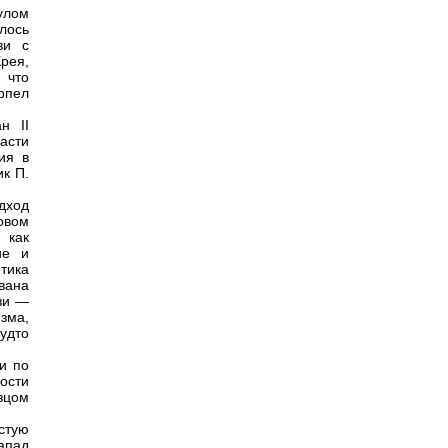
улом
ялось
ви с
рея,
 что
рпел
н II
асти
ия в
к П.
дход
овом
 как
ие и
тика
вана
ви —
зма,
будто
и по
ости
зцом
стую
апад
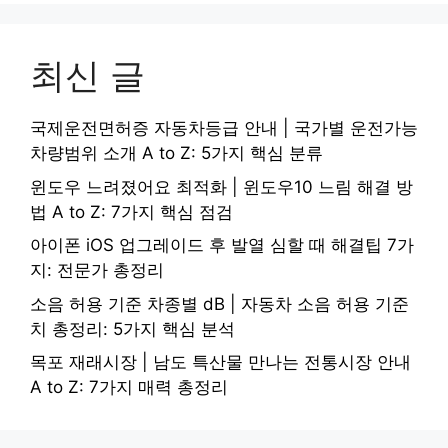
최신 글
국제운전면허증 자동차등급 안내 | 국가별 운전가능
차량범위 소개 A to Z: 5가지 핵심 분류
윈도우 느려졌어요 최적화 | 윈도우10 느림 해결 방
법 A to Z: 7가지 핵심 점검
아이폰 iOS 업그레이드 후 발열 심할 때 해결팁 7가
지: 전문가 총정리
소음 허용 기준 차종별 dB | 자동차 소음 허용 기준
치 총정리: 5가지 핵심 분석
목포 재래시장 | 남도 특산물 만나는 전통시장 안내
A to Z: 7가지 매력 총정리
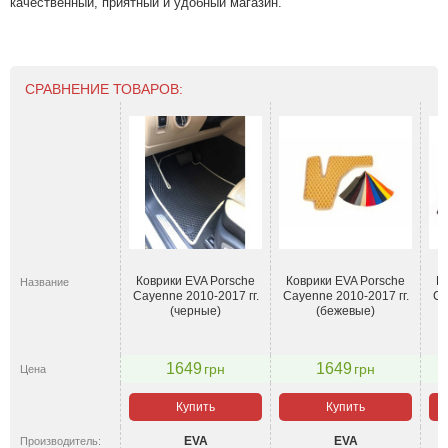
качественный, приятный и удобный магазин.
СРАВНЕНИЕ ТОВАРОВ:
Коврики EVA Porsche
Коврики EVA Porsche
К
Название
Cayenne 2010-2017 гг.
Cayenne 2010-2017 гг.
Ca
(черные)
(бежевые)
1649
1649
грн
грн
Цена
Купить
Купить
EVA
EVA
Производитель:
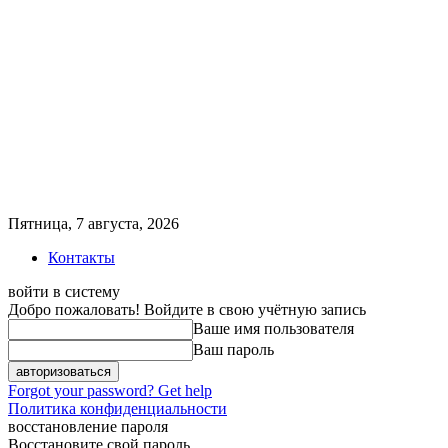
Пятница, 7 августа, 2026
Контакты
войти в систему
Добро пожаловать! Войдите в свою учётную запись
Ваше имя пользователя
Ваш пароль
Forgot your password? Get help
Политика конфиденциальности
восстановление пароля
Восстановите свой пароль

**********

How to complete this task
Could you report how many lines of the entries include the word "пароль"? Only the number is needed.

Response
2